From where he was shot, his body had been dragged across the mattress and on to the floor, where it was covered in "clothing of various kinds", including quilt covers and sheets.

The body was wrapped up, perhaps to dispose of it, or perhaps to make the scene more palatable, said Mr Charleton.

Mr Sacco and Ms Sacco, of Coolamber Park, about a mile from Rathfarnham, both worked at Luigi's chip shop in the village, the court heard. "There were, however, unhappy differences between him and his wife." These differences had led to the decision of the accused "to murder Franco Sacco". In doing so she was "acting in concert with another person, herself a person of Italian-Irish extraction".

Mr Charleton said the jury would hear of the couple's matrimonial difficulties. Where there was "disharmony" in any marriage, there were other options open to persons with such problems.

"No matter how bad a person is, it is never the case that it is right to kill them." He added that even if Mr Sacco was bad to his wife, or "downright cruel" to her, the issue "is not whether Franco Sacco is a good or a bad person: the issue is whether Anna Maria Sacco intended to kill him".

He said, for legal reasons, the teenage girl would not be called to give evidence. He told the jury: "She was the person who pulled the trigger" but it was not for them to speculate on what she might have said. Her case was a different case.

It was, nevertheless, the State's case was that "the instrument of the death of Franco Sacco was `this girl', acting on behalf of Anna Maria Sacco".

Ms Sacco "ensured her husband was killed in this way" by a gun discharged at his head. The teenage girl did it "as a result of an agreement with" Ms Sacco "or as a result of being in cahoots" with her.

He said the prosecution would also seek to prove that persons, including Ms Sacco, had engaged in "a clean-up attempt" in the area of the killing. Smears of blood on the walls and radiator indicated such an attempt.

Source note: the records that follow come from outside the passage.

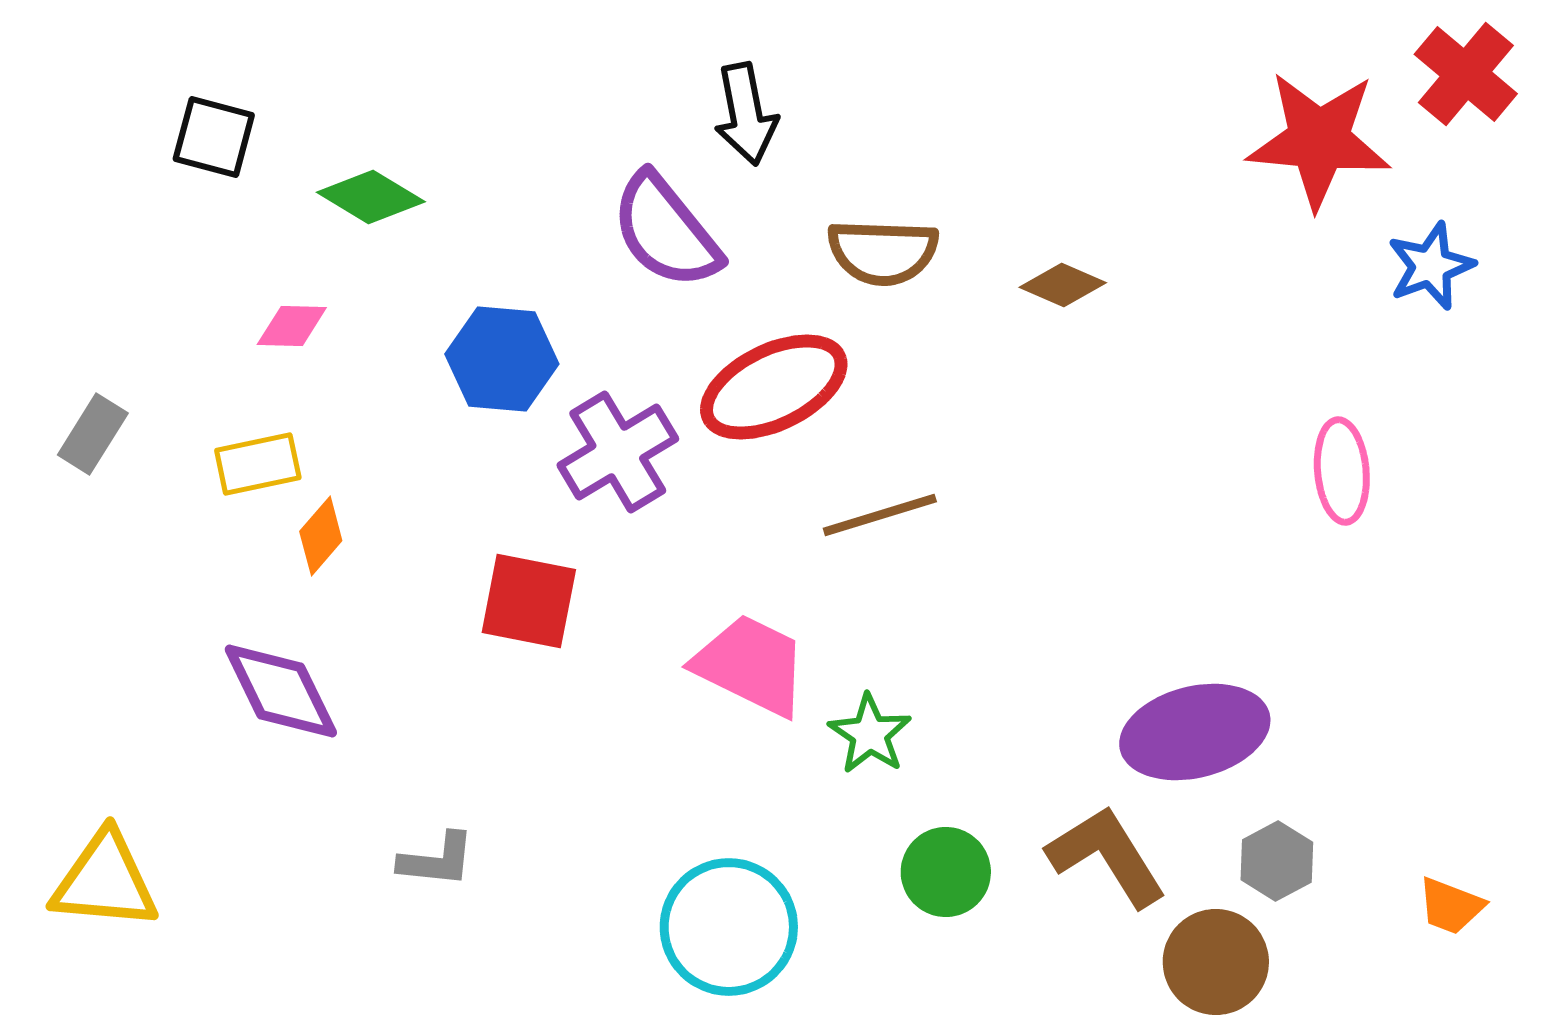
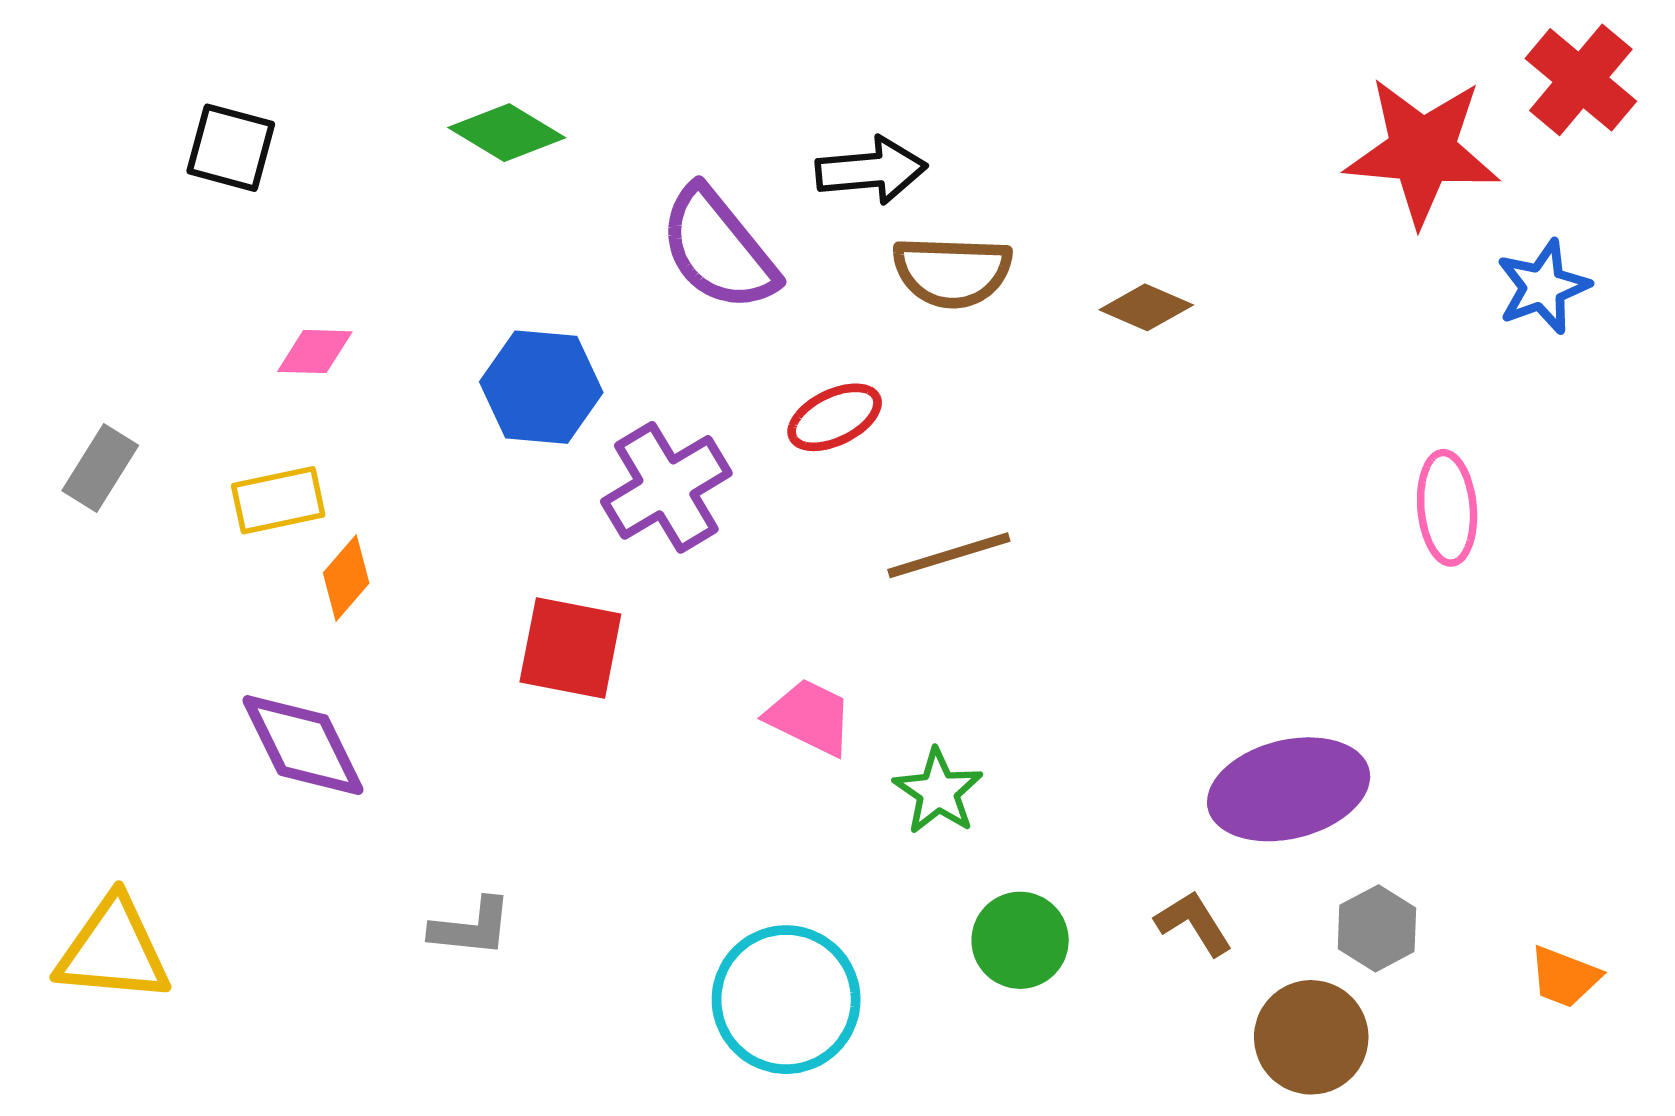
black arrow: (746, 114) -> (871, 170), moved, turned -84
green diamond: (371, 197) -> (507, 133), moved
red ellipse: (774, 387) -> (835, 417), size x0.6
pink trapezoid: (751, 665) -> (810, 717), size x0.7
brown L-shape: (1107, 856) -> (1194, 923), size x0.6

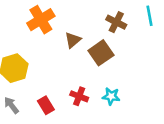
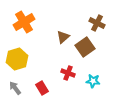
orange cross: (41, 20) -> (24, 22), moved
red cross: (79, 96) -> (68, 73), moved

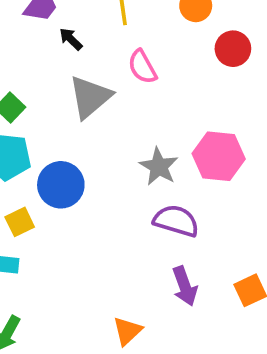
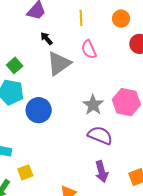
black arrow: (71, 39) -> (46, 39), moved
yellow square: (20, 222) -> (25, 172), moved

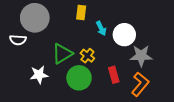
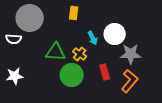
cyan arrow: (101, 28) -> (93, 38), moved
green triangle: (62, 54) -> (56, 52), turned 35
white star: (39, 75) -> (15, 76), moved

Garda Ronan Walden told Mr Fergal Foley BL, prosecuting, that he was working at the front desk in Rathfarnham Garda station on March 20th, 1997, when two women entered, one a teenage girl he knew "from her working in Luigi's chipper".

The girl was "very distressed". "Hysterical is the only way I can describe her." She was with another woman who was emotional but not hysterical. As a result of what she told him over 30 minutes, gardai went to the Sacco house.

Cross-examined by Mr Barry White SC, for the accused, Garda Walden agreed that, "in essence", what the girl told him was that she had shot Mr Sacco, that she implicated herself in the killing and that she did not "by any manner or means" implicate Ms Sacco.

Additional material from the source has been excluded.